Yup, kinda bored and thinking about the upcoming season. Here in Colorado things are looking kinda grim-grim in most places- and my two favorite runs- the Piedra and Upper Animas are pretty much destined to have short seasons. I'll be heading to Idaho to run some non-permitted goodness-and some permitted goodness in June...

I'm 45 and I've been enjoying class 4/5 whitewater for the past 18 years-running most of it in a cataraft.

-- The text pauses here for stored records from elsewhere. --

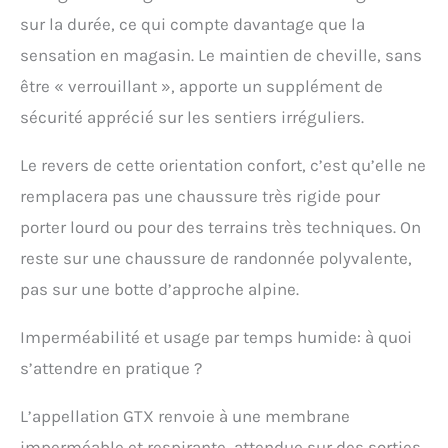
sur la durée, ce qui compte davantage que la
sensation en magasin. Le maintien de cheville, sans
être « verrouillant », apporte un supplément de
sécurité apprécié sur les sentiers irréguliers.
Le revers de cette orientation confort, c’est qu’elle ne
remplacera pas une chaussure très rigide pour
porter lourd ou pour des terrains très techniques. On
reste sur une chaussure de randonnée polyvalente,
pas sur une botte d’approche alpine.
Imperméabilité et usage par temps humide: à quoi
s’attendre en pratique ?
L’appellation GTX renvoie à une membrane
imperméable et respirante, attendue sur des sorties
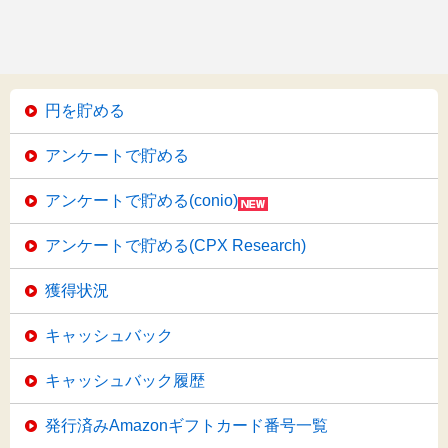
円を貯める
アンケートで貯める
アンケートで貯める(conio)
アンケートで貯める(CPX Research)
獲得状況
キャッシュバック
キャッシュバック履歴
発行済みAmazonギフトカード番号一覧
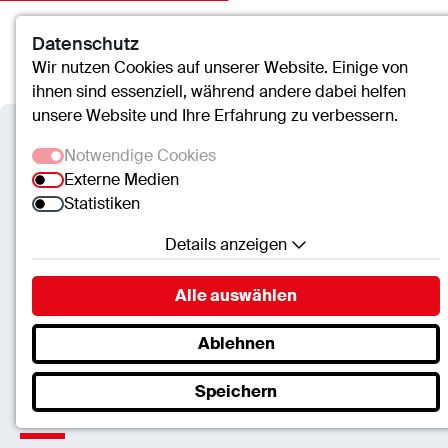
Datenschutz
Kontakt
Suche
Menü
Wir nutzen Cookies auf unserer Website. Einige von
ihnen sind essenziell, während andere dabei helfen
unsere Website und Ihre Erfahrung zu verbessern.
Notwendige Cookies
Externe Medien
Statistiken
Details anzeigen
Notwendige Cookies
Alle auswählen
Essenzielle Cookies ermöglichen grundlegende
Funktionen und sind für die einwandfreie Funktion
Ablehnen
der Website erforderlich.
Speichern
SC.Cookie
Gelderland-Klinik Geldern
Name:
mscookie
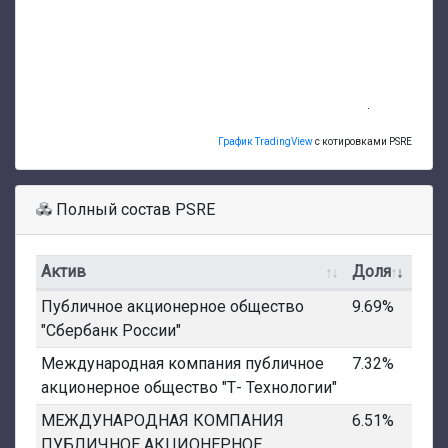
График TradingView
с котировками PSRE
Полный состав PSRE
Актив
Доля
Публичное акционерное общество
9.69%
"Сбербанк России"
Международная компания публичное
7.32%
акционерное общество "Т- Технологии"
МЕЖДУНАРОДНАЯ КОМПАНИЯ
6.51%
ПУБЛИЧНОЕ АКЦИОНЕРНОЕ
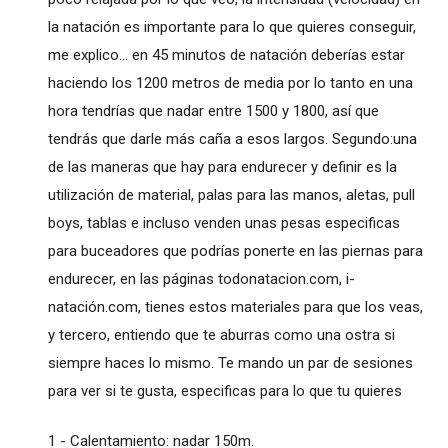
la natación es importante para lo que quieres conseguir,
me explico... en 45 minutos de natación deberías estar
haciendo los 1200 metros de media por lo tanto en una
hora tendrías que nadar entre 1500 y 1800, así que
tendrás que darle más caña a esos largos. Segundo:una
de las maneras que hay para endurecer y definir es la
utilización de material, palas para las manos, aletas, pull
boys, tablas e incluso venden unas pesas especificas
para buceadores que podrías ponerte en las piernas para
endurecer, en las páginas todonatacion.com, i-
natación.com, tienes estos materiales para que los veas,
y tercero, entiendo que te aburras como una ostra si
siempre haces lo mismo. Te mando un par de sesiones
para ver si te gusta, especificas para lo que tu quieres
1 - Calentamiento: nadar 150m.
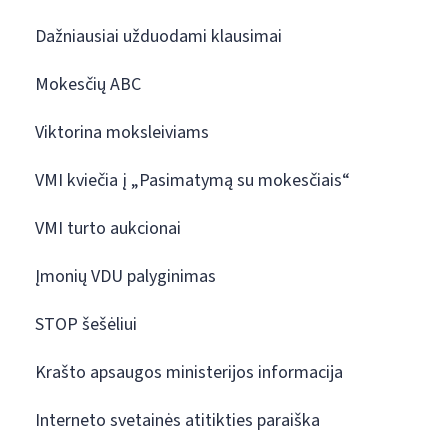
Dažniausiai užduodami klausimai
Mokesčių ABC
Viktorina moksleiviams
VMI kviečia į „Pasimatymą su mokesčiais“
VMI turto aukcionai
Įmonių VDU palyginimas
STOP šešėliui
Krašto apsaugos ministerijos informacija
Interneto svetainės atitikties paraiška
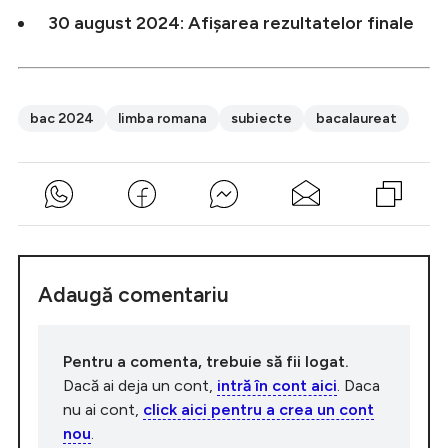
30 august 2024: Afișarea rezultatelor finale
bac 2024
limba romana
subiecte
bacalaureat
Adaugă comentariu
Pentru a comenta, trebuie să fii logat.
Dacă ai deja un cont,
intră în cont aici
. Daca
nu ai cont,
click aici pentru a crea un cont
nou
.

I still really like it, but have found that it sure is getting harder to find folks who still enjoy the rush, focus, and commitment to running rivers that demand respect and a high level of skill. 

No huge point to this post, just kinda wondering who else out there is also "gettin up there" and still gettin after it.


----------



## spencerhenry (Jun 21, 2004)

i am 44. i do not consider my age "getting up there". i run the good stuff, and want more all the time.

i have seen older friends whose wives have told me that "he can't do those things anymore". Bullshit! when you stop doing, that is when you get old!


----------



## Whetstone (May 17, 2013)

You youngsters! Hey Dgoods, if your healthy and you love it, do it! If your contemporaries are bailing on you so be it. There are plenty of us over 40 folks on the river. I'm 56 and getting bolder with age yet more cautious. I'm willing to make the run still but not with the careless abandon I once had. Taking a smarter not harder approach to things these days. 

When you get to Idaho, give a shout and we'll go give it hell on a river or two. Old School!

Sent from my SCH-I535 using Mountain Buzz mobile app


----------



## jamesthomas (Sep 12, 2010)

I turn 56 this year and am trying to up my game as I got into the white water thing later in life.(about 5 years ago) I love it. Ran numbers last spring in my 16' cat. Intense experience, you becha. Want more? You becha. Kids are grown and stable time to crank up the fun meter. I would love to raft with any of you guys.


----------



## Phil U. (Feb 7, 2009)

Shite! I didn't start boating till I was 46 and this will be my 20th season. I've always been very calculating on the water but I've got plenty in my posse still getting after it. Low impact on the body, high reward for the spirit. Love this sport.


----------



## Whetstone (May 17, 2013)

Everything you guys say is true plus when some young hard chargers get their asses in a tight spot and need help, on or off the river, it's generally some "Old Dude" with the experience and a cool head that puts things right. . 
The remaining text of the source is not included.